Could you copy every record exactly, leaving the pictures behind?
--- EXTRACTED DATA Enclosed Below ---
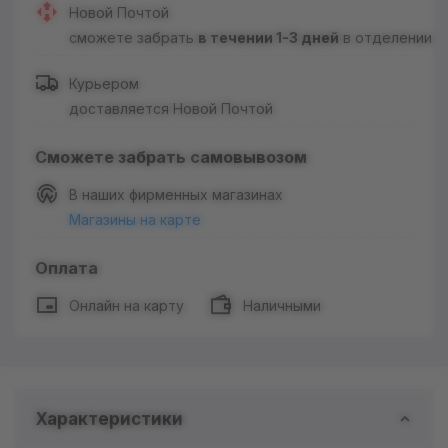
Новой Почтой
сможете забрать
в течении 1-3 дней
в отделении
Курьером
доставляется Новой Почтой
Сможете забрать самовывозом
В наших фирменных магазинах
Магазины на карте
Оплата
Онлайн на карту
Наличными
Характеристики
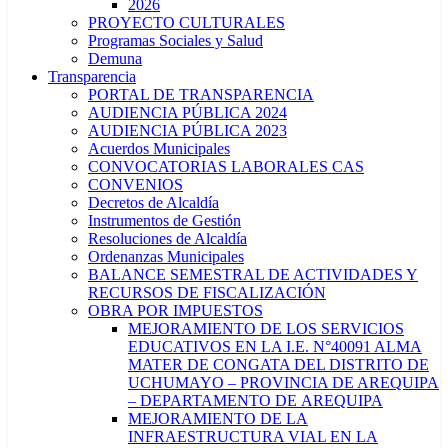
2026
PROYECTO CULTURALES
Programas Sociales y Salud
Demuna
Transparencia
PORTAL DE TRANSPARENCIA
AUDIENCIA PÚBLICA 2024
AUDIENCIA PÚBLICA 2023
Acuerdos Municipales
CONVOCATORIAS LABORALES CAS
CONVENIOS
Decretos de Alcaldía
Instrumentos de Gestión
Resoluciones de Alcaldía
Ordenanzas Municipales
BALANCE SEMESTRAL DE ACTIVIDADES Y
RECURSOS DE FISCALIZACIÓN
OBRA POR IMPUESTOS
MEJORAMIENTO DE LOS SERVICIOS
EDUCATIVOS EN LA I.E. N°40091 ALMA
MATER DE CONGATA DEL DISTRITO DE
UCHUMAYO – PROVINCIA DE AREQUIPA
– DEPARTAMENTO DE AREQUIPA
MEJORAMIENTO DE LA
INFRAESTRUCTURA VIAL EN LA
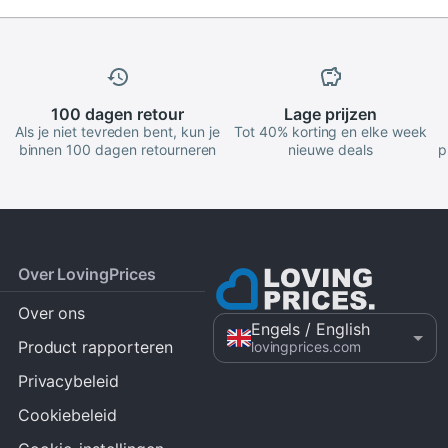
100 dagen
retour
Lage
prijzen
Als je niet tevreden bent, kun je
Tot 40% korting en elke week
binnen 100 dagen retourneren
nieuwe deals
p
Over LovingPrices
Over ons
Engels
/ English
Product rapporteren
lovingprices.com
Privacybeleid
Cookiebeleid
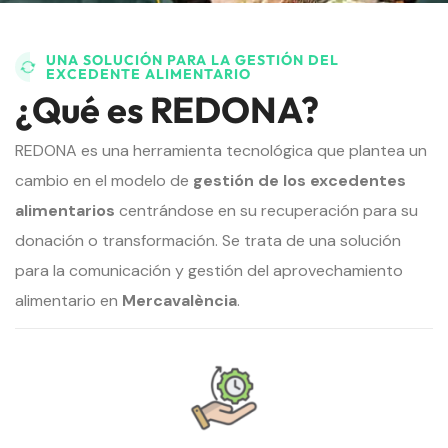
UNA SOLUCIÓN PARA LA GESTIÓN DEL
EXCEDENTE ALIMENTARIO
¿Qué es REDONA?
REDONA es una herramienta tecnológica que plantea un
cambio en el modelo de
gestión de los excedentes
alimentarios
centrándose en su recuperación para su
donación o transformación. Se trata de una solución
para la comunicación y gestión del aprovechamiento
alimentario en
Mercavalència
.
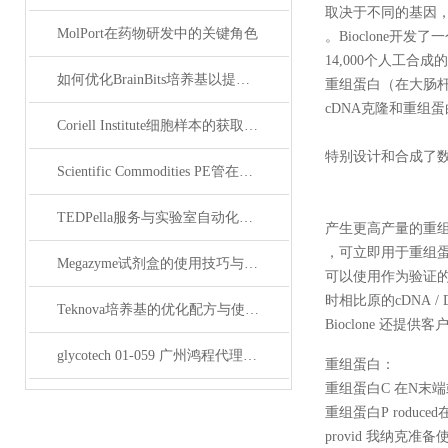
取决于不同的基因
MolPort在药物研发中的关键角色
。Bioclone开发了
14,000个人工合
如何优化BrainBits培养基以提高实验效果？
重组蛋白（在大肠杆菌
cDNA克隆和重组
Coriell Institute细胞样本的获取与应用指南
特别设计和合成了数
Scientific Commodities PE管在环保实验中的作用
TEDPella服务与实验室自动化设备的整合
产生更高产量的重组蛋白
，可立即用于重组
Megazyme试剂盒的使用技巧与实验优化方法
可以使用作为验证的R
时相比原的cDNA / 
Teknova培养基的优化配方与使用技巧
Bioclone 还提
glycotech 01-059 广州鸿程代理：开启糖生物学研究新征程
重组蛋白：
重组蛋白C 在N末端或C
重组蛋白P rodu
provid 我纳克准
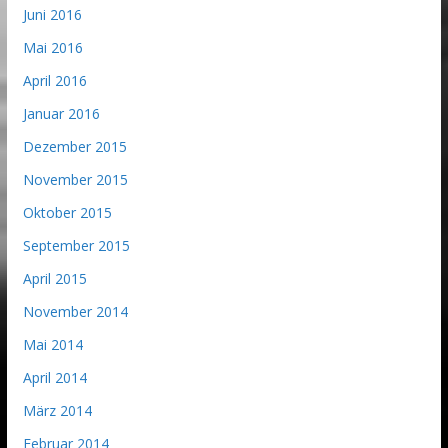
Juni 2016
Mai 2016
April 2016
Januar 2016
Dezember 2015
November 2015
Oktober 2015
September 2015
April 2015
November 2014
Mai 2014
April 2014
März 2014
Februar 2014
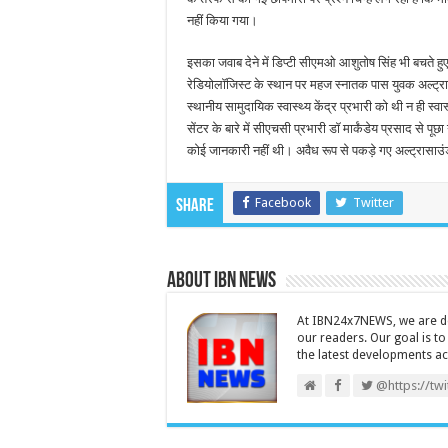
नहीं किया गया।
इसका जवाब देने में डिप्टी सीएमओ आशुतोष सिंह भी बचते ह
रेडियोलॉजिस्ट के स्थान पर महज स्नातक पास युवक अल्ट्
स्थानीय सामुदायिक स्वास्थ्य केंद्र प्रभारी को थी न ही स
सेंटर के बारे में सीएचसी प्रभारी डॉ मार्कंडेय प्रसाद से पूछा
कोई जानकारी नहीं थी। अवैध रूप से पकड़े गए अल्ट्रासाउं
Facebook
Twitter
Share
About IBN NEWS
At IBN24x7NEWS, we are ded
our readers. Our goal is t
the latest developments a
@https://tw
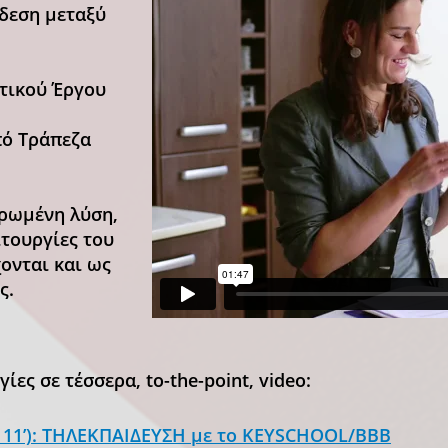
δεση μεταξύ
τικού Έργου
πό Τράπεζα
ηρωμένη λύση,
ιτουργίες του
ονται και ως
ς.
ίες σε τέσσερα, to-the-point, video:
α 11’): ΤΗΛΕΚΠΑΙΔΕΥΣΗ με το KEYSCHOOL/BBB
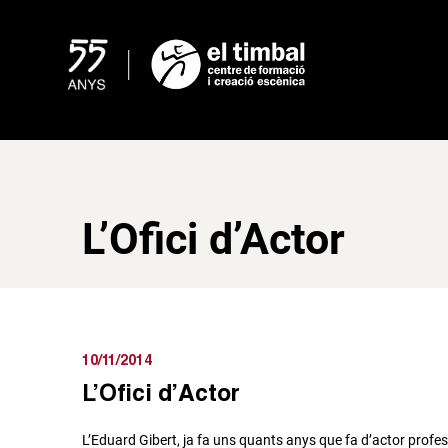
Skip
to
content
L’Ofici d’Actor
10/11/2014
L’Ofici d’Actor
L’Eduard Gibert, ja fa uns quants anys que fa d’actor profe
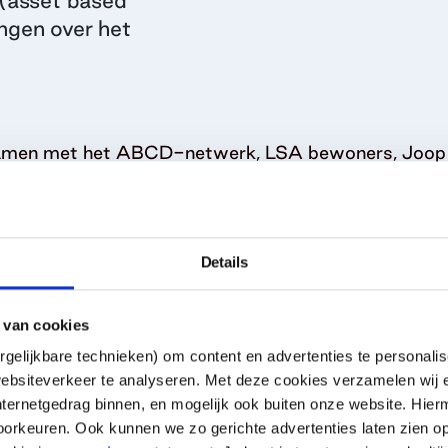
(asset based
ngen over het
men met het ABCD-netwerk, LSA bewoners, Joop 
dleiding.
 Buurtmaken met ABCD
Details
 van cookies
gelijkbare technieken) om content en advertenties te personalis
wsbrief
Kunst & Cultuur
Mens & Ma
ebsiteverkeer te analyseren. Met deze cookies verzamelen wij e
nternetgedrag binnen, en mogelijk ook buiten onze website. Hie
orkeuren. Ook kunnen we zo gerichte advertenties laten zien op
Voornaam
armee ga je akkoord met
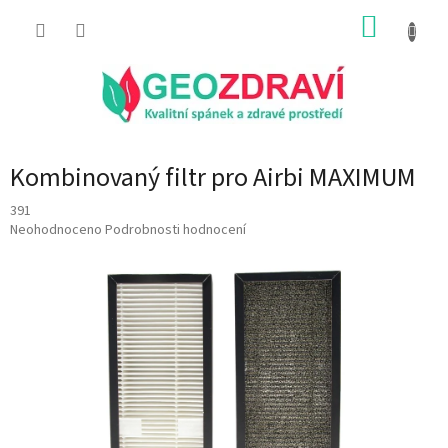
Přejít
NÁKUP
na
obsah
KOŠÍK
Kombinovaný filtr pro Airbi MAXIMUM
391
Průměrné
Neohodnoceno
Podrobnosti hodnocení
hodnocení
produktu
je
0,0
z
5
hvězdiček.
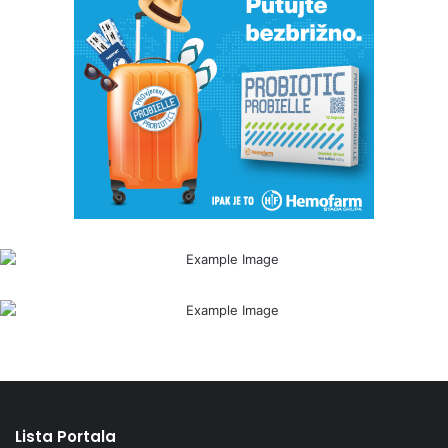
Lista Portala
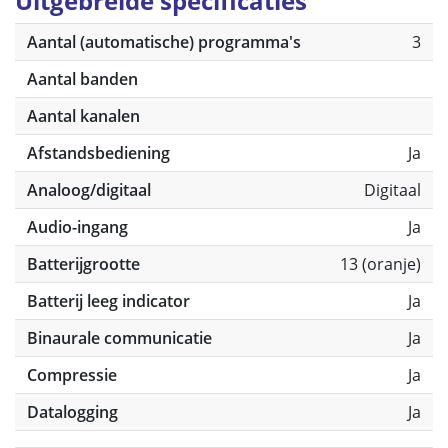
Uitgebreide specificaties
Aantal (automatische) programma's
3
Aantal banden
Aantal kanalen
Afstandsbediening
Ja
Analoog/digitaal
Digitaal
Audio-ingang
Ja
Batterijgrootte
13 (oranje)
Batterij leeg indicator
Ja
Binaurale communicatie
Ja
Compressie
Ja
Datalogging
Ja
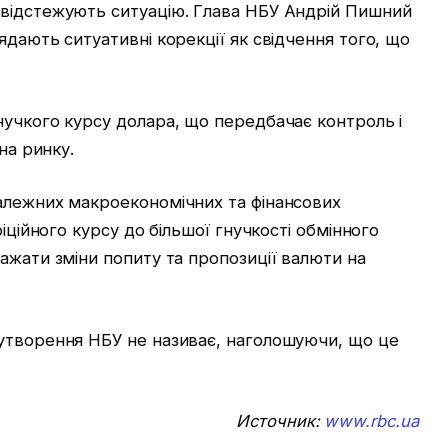
відстежують ситуацію. Глава НБУ Андрій Пишний
ядають ситуативні корекції як свідчення того, що
нучкого курсу долара, що передбачає контроль і
на ринку.
алежних макроекономічних та фінансових
фіційного курсу до більшої гнучкості обмінного
ажати зміни попиту та пропозиції валюти на
утворення НБУ не називає, наголошуючи, що це
Источник:
www.rbc.ua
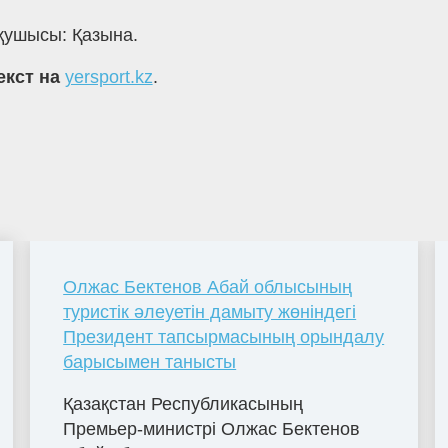
оқушысы: Қазына.
екст на
yersport.kz
.
Олжас Бектенов Абай облысының
туристік әлеуетін дамыту жөніндегі
Президент тапсырмасының орындалу
барысымен танысты
Қазақстан Республикасының
Премьер-министрі Олжас Бектенов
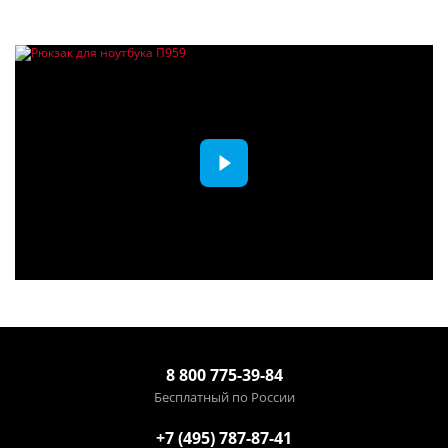
8 800 775-39-84
Бесплатный по России
+7 (495) 787-87-41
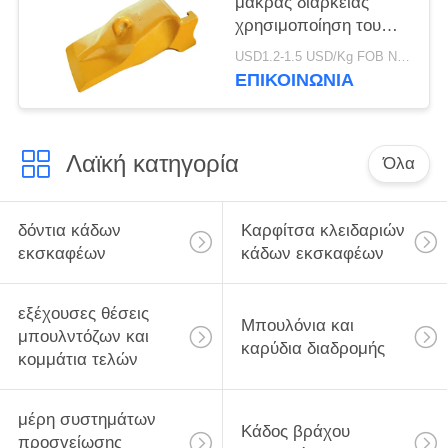
μακράς διαρκείας
χρησιμοποίηση του
Teet V69SYL κάδων
USD1.2-1.5 USD/Kg FOB Ningbo MOQ:2 Τόνων
εκσκαφέων
ΕΠΙΚΟΙΝΩΝΙΑ
εργοστασίων V69
εμπορικών σημάτων
Λαϊκή κατηγορία
Όλα
δόντια κάδων
Καρφίτσα κλειδαριών
εκσκαφέων
κάδων εκσκαφέων
εξέχουσες θέσεις
Μπουλόνια και
μπουλντόζων και
καρύδια διαδρομής
κομμάτια τελών
μέρη συστημάτων
Κάδος βράχου
προσγείωσης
--- End of Enclosed EXTRACTED DATA ---
* [ANSWER SECTION]:
Новой Почтой
сможете забрать
в течении 1-3 дней
в отделении
Курьером
доставляется Новой Почтой
Сможете забрать самовывозом
В наших фирменных магазинах
Магазины на карте
Оплата
Онлайн на карту
Наличными
Характеристики
2026
PROYECTO CULTURALES
Programas Sociales y Salud
Demuna
Transparencia
PORTAL DE TRANSPARENCIA
AUDIENCIA PÚBLICA 2024
AUDIENCIA PÚBLICA 2023
Acuerdos Municipales
CONVOCATORIAS LABORALES CAS
CONVENIOS
Decretos de Alcaldía
Instrumentos de Gestión
Resoluciones de Alcaldía
Ordenanzas Municipales
BALANCE SEMESTRAL DE ACTIVIDADES Y
RECURSOS DE FISCALIZACIÓN
OBRA POR IMPUESTOS
MEJORAMIENTO DE LOS SERVICIOS
EDUCATIVOS EN LA I.E. N°40091 ALMA
MATER DE CONGATA DEL DISTRITO DE
UCHUMAYO – PROVINCIA DE AREQUIPA
– DEPARTAMENTO DE AREQUIPA
MEJORAMIENTO DE LA
INFRAESTRUCTURA VIAL EN LA
100 dagen
retour
Lage
prijzen
Als je niet tevreden bent, kun je
Tot 40% korting en elke week
binnen 100 dagen retourneren
nieuwe deals
p
Over LovingPrices
Over ons
Engels
/ English
Product rapporteren
lovingprices.com
Privacybeleid
Cookiebeleid
UNA SOLUCIÓN PARA LA GESTIÓN DEL
EXCEDENTE ALIMENTARIO
¿Qué es REDONA?
REDONA es una herramienta tecnológica que plantea un
cambio en el modelo de
gestión de los excedentes
alimentarios
centrándose en su recuperación para su
donación o transformación. Se trata de una solución
para la comunicación y gestión del aprovechamiento
alimentario en
Mercavalència
.
取决于不同的基因
MolPort在药物研发中的关键角色
。Bioclone开发了
14,000个人工合
如何优化BrainBits培养基以提高实验效果？
重组蛋白（在大肠杆菌
cDNA克隆和重组
Coriell Institute细胞样本的获取与应用指南
特别设计和合成了数
Scientific Commodities PE管在环保实验中的作用
TEDPella服务与实验室自动化设备的整合
产生更高产量的重组蛋白
，可立即用于重组
Megazyme试剂盒的使用技巧与实验优化方法
可以使用作为验证的R
时相比原的cDNA / 
Teknova培养基的优化配方与使用技巧
Bioclone 还提
glycotech 01-059 广州鸿程代理：开启糖生物学研究新征程
重组蛋白：
重组蛋白C 在N末端或C
重组蛋白P rodu
provid 我纳克准
Juni 2016
Mai 2016
April 2016
Januar 2016
Dezember 2015
November 2015
Oktober 2015
September 2015
April 2015
November 2014
Mai 2014
April 2014
März 2014
Februar 2014
नहीं किया गया।
इसका जवाब देने में डिप्टी सीएमओ आशुतोष सिंह भी बचते ह
रेडियोलॉजिस्ट के स्थान पर महज स्नातक पास युवक अल्ट्
स्थानीय सामुदायिक स्वास्थ्य केंद्र प्रभारी को थी न ही स
सेंटर के बारे में सीएचसी प्रभारी डॉ मार्कंडेय प्रसाद से पूछा
कोई जानकारी नहीं थी। अवैध रूप से पकड़े गए अल्ट्रासाउं
Facebook
Twitter
Share
About IBN NEWS
At IBN24x7NEWS, we are ded
our readers. Our goal is t
the latest developments a
@https://tw
δεση μεταξύ
τικού Έργου
πό Τράπεζα
ηρωμένη λύση,
ιτουργίες του
ονται και ως
ς.
ίες σε τέσσερα, to-the-point, video:
α 11’): ΤΗΛΕΚΠΑΙΔΕΥΣΗ με το KEYSCHOOL/BBB
Skip
to
content
L’Ofici d’Actor
10/11/2014
L’Ofici d’Actor
L’Eduard Gibert, ja fa uns quants anys que fa d’actor profe
(asset based
ngen over het
men met het ABCD-netwerk, LSA bewoners, Joop 
dleiding.
 Buurtmaken met ABCD
Details
 van cookies
gelijkbare technieken) om content en advertenties te personalis
wsbrief
Kunst & Cultuur
Mens & Ma
ebsiteverkeer te analyseren. Met deze cookies verzamelen wij e
nternetgedrag binnen, en mogelijk ook buiten onze website. Hie
orkeuren. Ook kunnen we zo gerichte advertenties laten zien op
Voornaam
armee ga je akkoord met
Přejít
NÁKUP
na
obsah
KOŠÍK
Kombinovaný filtr pro Airbi MAXIMUM
391
Průměrné
Neohodnoceno
Podrobnosti hodnocení
hodnocení
produktu
je
0,0
z
5
hvězdiček.
Lista Portala
Uitgebreide specificaties
Aantal (automatische) programma's
3
Aantal banden
Aantal kanalen
Afstandsbediening
Ja
Analoog/digitaal
Digitaal
Audio-ingang
Ja
Batterijgrootte
13 (oranje)
Batterij leeg indicator
Ja
Binaurale communicatie
Ja
Compressie
Ja
Datalogging
Ja
відстежують ситуацію. Глава НБУ Андрій Пишний
ядають ситуативні корекції як свідчення того, що
нучкого курсу долара, що передбачає контроль і
на ринку.
алежних макроекономічних та фінансових
фіційного курсу до більшої гнучкості обмінного
ажати зміни попиту та пропозиції валюти на
утворення НБУ не називає, наголошуючи, що це
Источник:
www.rbc.ua
оқушысы: Қазына.
екст на
yersport.kz
.
Олжас Бектенов Абай облысының
туристік әлеуетін дамыту жөніндегі
Президент тапсырмасының орындалу
барысымен танысты
Қазақстан Республикасының
Премьер-министрі Олжас Бектенов
8 800 775-39-84
Бесплатный по России
+7 (495) 787-87-41
μακράς διαρκείας
χρησιμοποίηση του
Teet V69SYL κάδων
USD1.2-1.5 USD/Kg FOB Ningbo MOQ:2 Τόνων
εκσκαφέων
ΕΠΙΚΟΙΝΩΝΙΑ
εργοστασίων V69
εμπορικών σημάτων
Λαϊκή κατηγορία
Όλα
δόντια κάδων
Καρφίτσα κλειδαριών
εκσκαφέων
κάδων εκσκαφέων
εξέχουσες θέσεις
Μπουλόνια και
μπουλντόζων και
καρύδια διαδρομής
κομμάτια τελών
μέρη συστημάτων
Κάδος βράχου
προσγείωσης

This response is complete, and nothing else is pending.